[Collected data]
»»

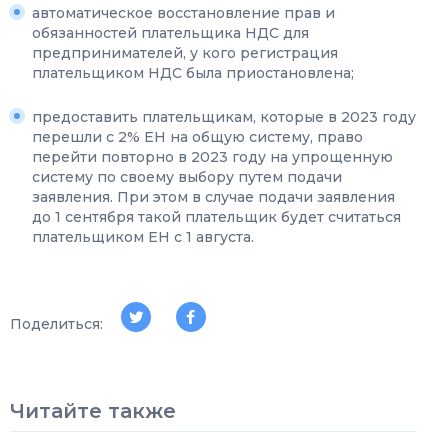
автоматическое восстановление прав и
обязанностей плательщика НДС для
предпринимателей, у кого регистрация
плательщиком НДС была приостановлена;
предоставить плательщикам, которые в 2023 году
перешли с 2% ЕН на общую систему, право
перейти повторно в 2023 году на упрощенную
систему по своему выбору путем подачи
заявления. При этом в случае подачи заявления
до 1 сентября такой плательщик будет считаться
плательщиком ЕН с 1 августа.
Поделиться:
Читайте также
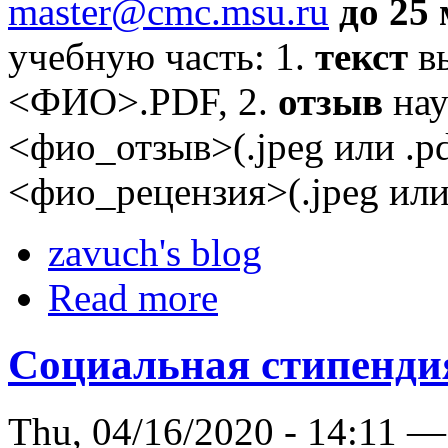
master@cmc.msu.ru
до 25
учебную часть: 1.
текст
в
<ФИО>.PDF, 2.
отзыв
на
<фио_отзыв>(.jpeg или .pd
<фио_рецензия>(.jpeg или 
zavuch's blog
Read more
Социальная стипенди
Thu, 04/16/2020 - 14:11 —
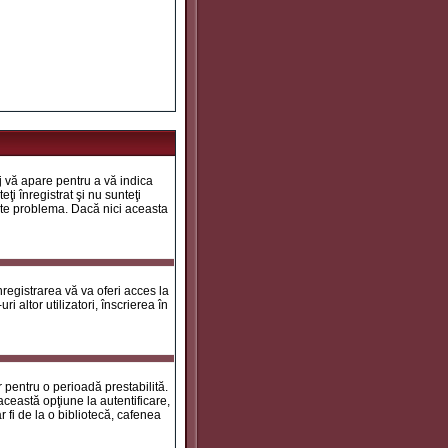
aj vă apare pentru a vă indica
ţi înregistrat şi nu sunteţi
 este problema. Dacă nici aceasta
registrarea vă va oferi acces la
i altor utilizatori, înscrierea în
ar pentru o perioadă prestabilită.
ceastă opţiune la autentificare,
 fi de la o bibliotecă, cafenea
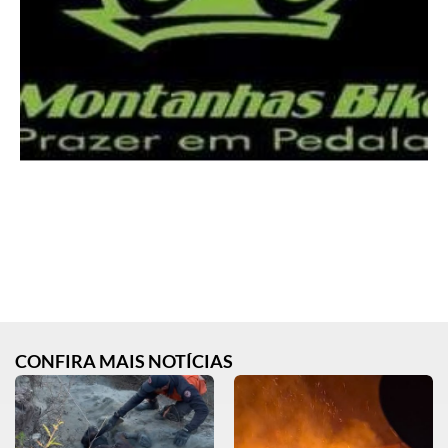
CONFIRA MAIS NOTÍCIAS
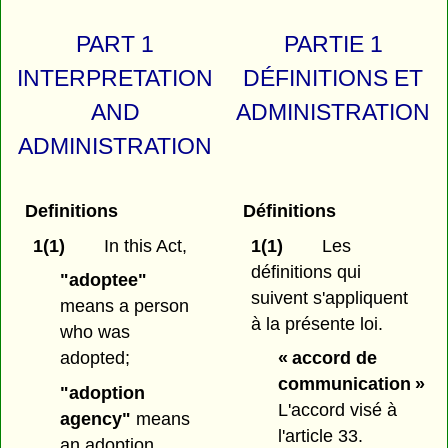
PART 1
PARTIE 1
INTERPRETATION
DÉFINITIONS ET
AND
ADMINISTRATION
ADMINISTRATION
Definitions
Définitions
1(1)
In this Act,
1(1)
Les
définitions qui
"adoptee"
suivent s'appliquent
means a person
à la présente loi.
who was
adopted;
« accord de
communication »
"adoption
L'accord visé à
agency"
means
l'article 33.
an adoption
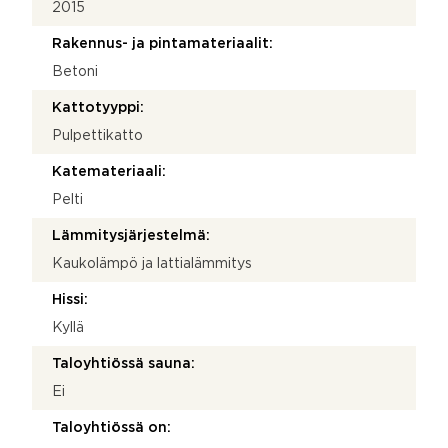
2015
Rakennus- ja pintamateriaalit:
Betoni
Kattotyyppi:
Pulpettikatto
Katemateriaali:
Pelti
Lämmitysjärjestelmä:
Kaukolämpö ja lattialämmitys
Hissi:
Kyllä
Taloyhtiössä sauna:
Ei
Taloyhtiössä on:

««

* Description of the task
Your answer should consist of all lines above that include the string "систему".

* Solution to this problem
перешли с 2% ЕН на общую систему, право
систему по своему выбору путем подачи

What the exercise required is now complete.